Kasandra a tout de suite compris la gravité des problèmes de Mario, car il lui a confié qu’à cause de son anxiété et de sa paranoïa, il craignait de dormir dans un dortoir : « Je suis quelqu’un qui aime aider les autres, mais en ce moment, je ne fais confiance à personne. J’ai peur de moi-même et de la façon dont je pourrais réagir face aux gens dormant autour de moi. »
Nous avons alors été en mesure de lui fournir un petit espace semi-privé cloisonné et un casier pour ranger ses effets personnels, ce qui a décidé Mario à rester à la Mission : « J’étais soulagé, content d’être ici. À ce moment-là, j’étais encore presque paralysé et j’arrivais à faire très peu par moi-même. »
Moins de deux semaines plus tard, Mario a été en mesure de déménager en logement – un grand moment pour lui : « Kasandra m’a soutenu tout au long des étapes pour trouver un appartement; un vrai chez-moi. Je lui en suis très reconnaissant. Elle m’a même aidé à faire l’épicerie et accompagné à mon appartement en autobus, parce que la navette de la Mission n’était pas disponible. »
Son appartement, lumineux, propre et entièrement meublé, est situé sur une petite rue tranquille et bordée d’arbres au bord de l’arrondissement Plateau-Mont-Royal. C’est un endroit idéal pour une convalescence.
Kasandra a aussi aidé Mario à s’inscrire sur une liste d’attente pour obtenir d’autres soins psychiatriques. Il est impatient de reprendre une vie normale, qu’il a déjà planifiée. « Je veux régler mes problèmes, puis aller étudier à l’Université McGill en art ou en droit, pour aider les orphelins dans le monde. C’est une carrière dont je rêve depuis mon adolescence, et c’est ce qui me motive à guérir », en précisant qu’il est malheureusement incapable de travailler pour l’instant.
En attendant ses traitements, Mario s’adapte doucement à son nouvel appartement et tente de chasser ses idées noires par la lecture.
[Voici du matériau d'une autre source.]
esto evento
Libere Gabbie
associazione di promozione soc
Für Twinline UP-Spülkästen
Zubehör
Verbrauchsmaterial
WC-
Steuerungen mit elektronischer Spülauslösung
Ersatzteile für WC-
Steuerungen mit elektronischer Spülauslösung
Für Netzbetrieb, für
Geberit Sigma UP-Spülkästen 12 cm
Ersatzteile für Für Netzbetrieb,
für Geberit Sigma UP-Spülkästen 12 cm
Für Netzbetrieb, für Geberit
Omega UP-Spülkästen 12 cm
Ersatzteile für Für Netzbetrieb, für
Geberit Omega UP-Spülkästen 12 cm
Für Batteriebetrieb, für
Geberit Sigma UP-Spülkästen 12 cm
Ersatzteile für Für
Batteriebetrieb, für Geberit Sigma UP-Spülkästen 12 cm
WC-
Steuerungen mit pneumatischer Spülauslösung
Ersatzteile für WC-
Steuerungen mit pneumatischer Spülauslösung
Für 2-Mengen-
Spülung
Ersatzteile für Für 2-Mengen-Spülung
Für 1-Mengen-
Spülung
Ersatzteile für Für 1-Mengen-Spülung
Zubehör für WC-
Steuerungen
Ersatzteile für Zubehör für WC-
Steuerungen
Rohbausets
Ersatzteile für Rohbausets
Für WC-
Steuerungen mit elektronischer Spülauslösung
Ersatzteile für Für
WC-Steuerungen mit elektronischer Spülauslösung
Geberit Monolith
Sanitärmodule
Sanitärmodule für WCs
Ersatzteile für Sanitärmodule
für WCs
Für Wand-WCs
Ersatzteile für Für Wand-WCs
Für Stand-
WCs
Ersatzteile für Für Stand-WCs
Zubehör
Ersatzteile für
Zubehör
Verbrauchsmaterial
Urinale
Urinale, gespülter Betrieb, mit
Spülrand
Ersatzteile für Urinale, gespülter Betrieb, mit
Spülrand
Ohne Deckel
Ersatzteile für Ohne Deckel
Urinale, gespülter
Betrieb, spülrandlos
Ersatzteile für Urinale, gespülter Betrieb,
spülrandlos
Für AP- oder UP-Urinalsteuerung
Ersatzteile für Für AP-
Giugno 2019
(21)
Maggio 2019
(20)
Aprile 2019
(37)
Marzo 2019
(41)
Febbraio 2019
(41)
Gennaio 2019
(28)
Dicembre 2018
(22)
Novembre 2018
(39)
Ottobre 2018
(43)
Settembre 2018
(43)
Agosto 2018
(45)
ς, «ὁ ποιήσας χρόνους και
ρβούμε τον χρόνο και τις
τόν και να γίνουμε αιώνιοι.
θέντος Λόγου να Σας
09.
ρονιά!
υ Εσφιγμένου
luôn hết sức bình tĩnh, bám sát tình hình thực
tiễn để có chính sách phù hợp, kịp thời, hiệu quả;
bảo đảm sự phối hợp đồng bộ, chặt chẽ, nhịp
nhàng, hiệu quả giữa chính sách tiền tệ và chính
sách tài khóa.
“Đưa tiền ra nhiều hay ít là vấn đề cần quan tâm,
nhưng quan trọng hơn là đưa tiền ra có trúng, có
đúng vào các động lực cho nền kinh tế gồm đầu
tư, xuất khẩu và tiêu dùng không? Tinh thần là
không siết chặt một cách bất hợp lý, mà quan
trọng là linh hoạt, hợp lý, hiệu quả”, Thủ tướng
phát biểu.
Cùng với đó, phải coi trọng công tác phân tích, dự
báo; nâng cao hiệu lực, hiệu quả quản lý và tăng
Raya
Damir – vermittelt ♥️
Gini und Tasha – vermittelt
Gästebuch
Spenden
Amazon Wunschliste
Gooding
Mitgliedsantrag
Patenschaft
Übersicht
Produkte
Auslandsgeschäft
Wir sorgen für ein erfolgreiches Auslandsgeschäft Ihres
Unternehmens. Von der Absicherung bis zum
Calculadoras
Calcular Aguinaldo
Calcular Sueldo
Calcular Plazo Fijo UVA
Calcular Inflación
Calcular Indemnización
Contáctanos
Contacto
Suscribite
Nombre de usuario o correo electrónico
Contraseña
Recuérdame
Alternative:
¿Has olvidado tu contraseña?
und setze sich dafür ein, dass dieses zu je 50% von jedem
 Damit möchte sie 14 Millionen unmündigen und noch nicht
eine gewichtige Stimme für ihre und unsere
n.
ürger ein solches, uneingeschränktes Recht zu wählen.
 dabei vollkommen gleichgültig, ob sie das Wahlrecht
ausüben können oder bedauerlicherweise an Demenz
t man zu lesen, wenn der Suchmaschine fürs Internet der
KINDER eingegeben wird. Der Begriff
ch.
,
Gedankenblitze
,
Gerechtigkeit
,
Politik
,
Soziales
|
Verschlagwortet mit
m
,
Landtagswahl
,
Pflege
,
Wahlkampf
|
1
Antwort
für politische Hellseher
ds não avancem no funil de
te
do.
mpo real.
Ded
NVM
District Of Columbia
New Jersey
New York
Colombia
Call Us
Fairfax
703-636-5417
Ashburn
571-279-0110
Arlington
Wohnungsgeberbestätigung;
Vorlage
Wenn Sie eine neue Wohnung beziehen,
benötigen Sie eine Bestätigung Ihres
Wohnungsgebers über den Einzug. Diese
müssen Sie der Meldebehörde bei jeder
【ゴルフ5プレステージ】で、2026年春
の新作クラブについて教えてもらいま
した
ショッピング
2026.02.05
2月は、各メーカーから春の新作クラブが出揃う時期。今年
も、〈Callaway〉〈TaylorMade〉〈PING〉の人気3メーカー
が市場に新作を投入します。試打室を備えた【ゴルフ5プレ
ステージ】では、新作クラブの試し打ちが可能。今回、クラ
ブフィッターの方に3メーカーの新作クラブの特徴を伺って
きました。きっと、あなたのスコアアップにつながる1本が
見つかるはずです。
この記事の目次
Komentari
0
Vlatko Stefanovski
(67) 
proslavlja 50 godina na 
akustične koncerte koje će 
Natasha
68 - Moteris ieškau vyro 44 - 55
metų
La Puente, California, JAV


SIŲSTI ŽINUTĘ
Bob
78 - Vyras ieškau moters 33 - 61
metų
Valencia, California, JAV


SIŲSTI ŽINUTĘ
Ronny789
Les biographies sont ses livres préférés, comme celle d’Einstein, qu’il a adorée. « Il était mon idole quand j’étais jeune, nous a-t-il mentionné. Comme moi, Einstein était dyslexique et il apprenait lentement, mais il a surmonté ces obstacles. Il enseignait aussi aux enfants ayant des difficultés d’apprentissage. »
Mario s’est même remis à la peinture : « J’ai peint une œuvre abstraite, la semaine dernière. C’était la première fois que je tenais un pinceau depuis longtemps », nous a-t-il dit en se rappelant l’époque où le plus vieux de ses deux fils s’assoyait à ses côtés pour le regarder peindre.
Il était important pour Mario de partager son histoire. En effet, il souhaite que d’autres ex-militaires sans-abri, notamment ceux qui seraient tentés de s’évader dans l’alcool ou la drogue, soient informés du programme des Sentinelles de rue. « Je les invite à demander de l’aide. Ils trouveront à la Mission Old Brewery des intervenants très flexibles, compréhensifs et compatissants, qui analysent rapidement les besoins pour aider du mieux qu’ils le peuvent. »
Bonne chance, courageux Mario! Nous sommes certains que tu guériras et que tu pourras reprendre complètement ta vie en main.